Aí, eu comecei a pesquisar, comecei a conversar com as pessoas. Se eu vou criar um [personagem] cadeirante, eu preciso falar com um cadeirante, saber como é a vida dele. Então, eu fui falar com os paralímpicos e foi um bafo de alegria e esperança. É importante falar com as pessoas para não colocar nas HQs alguns preconceitos que a gente eventualmente traga. E com essas conversas, eu fui criando os personagens.

O último [desses personagens] foi o menino autista [André]. [Criar] ele foi até fácil, porque sempre tinha crianças autistas que vinham visitar o estúdio e eu tinha esse contato. O contato mais marcante foi um menino autista que veio visitar nossos estúdios vestido de Chico Bento, pequenininho, 7 anos. E ele falava como o Chico Bento. Ele tinha visto histórias do Chico e virou o Chico Bento. Foi maravilhoso! Por que ele vivia num isolamento, ele não falava, não se comunicava nem com os pais. Mas os pais falaram "depois que ele virou o Chico Bento ele está se comunicando" e a coisa deslanchou.

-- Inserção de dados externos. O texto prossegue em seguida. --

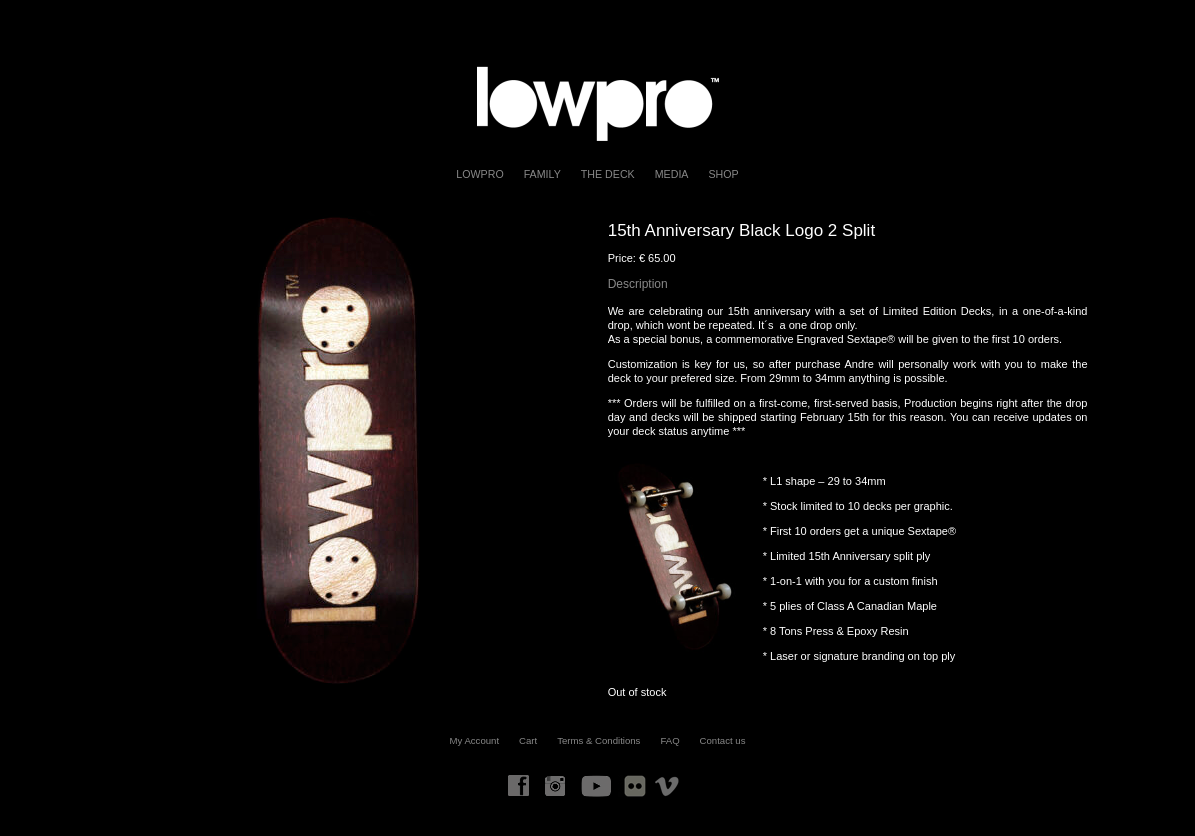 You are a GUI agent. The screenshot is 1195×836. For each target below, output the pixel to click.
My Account (475, 740)
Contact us (723, 740)
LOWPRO (479, 174)
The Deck (608, 174)
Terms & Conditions (598, 740)
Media (672, 174)
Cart (528, 740)
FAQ (669, 740)
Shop (723, 174)
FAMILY (542, 174)
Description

Anos depois, eu vi esse Chico Bento, que tinha virado um "Chico Grande". Ele estava já moço, desenhando muito bem, e se comunicando. Mas já não era mais o Chico Bento. Ele havia se libertado do Chico Bento, mas manteve a [capacidade de] comunicação. Isso aconteceu, também, com uma menina da Favela da Rocinha, no Rio de Janeiro, que virou a Mônica. Acho que esse fenômeno merece um estudo.

Reprodução

Franjinha presidente

Para terminar, quem seria o melhor candidato a presidente da Turma da Mônica?

Acho que o Franjinha, porque é o cientista. Nós estamos nas mãos dos cientistas — nesse momento, inclusive. Então por que não sonhar com isso? E, de repente, um cientista desses pode... Passar informações com mais força, com mais vigor, com mais determinação para momentos como este que nós atravessamos.

Ah, e você não vai revelar a fórmula do sucesso da Turma da Mônica?

Se houvesse fórmula estaria todo mundo nadando em ouro por aí. (risos)

O festival digital Hora do Planeta será transmitido ao vivo em Ecoa no sábado (27) a partir das 13h. Além da mesa com Porchat, Mauricio de Sousa, Krenak, Gil e Eric, o festival terá presença da colunista e médica Júlia Rocha, da cientista Natalia Pasternak, dos chefs João Diamante e Rodrigo Oliveira, e do ativista René Silva, da Voz das Comunidades.

Com tradução simultânea para libras, a programação de debates vai até às 20h30, quando acontece a Hora do Planeta, ato simbólico de apagar as luzes por 60 minutos com o objetivo de conscientizar pessoas, empresas e governos sobre a crise climática.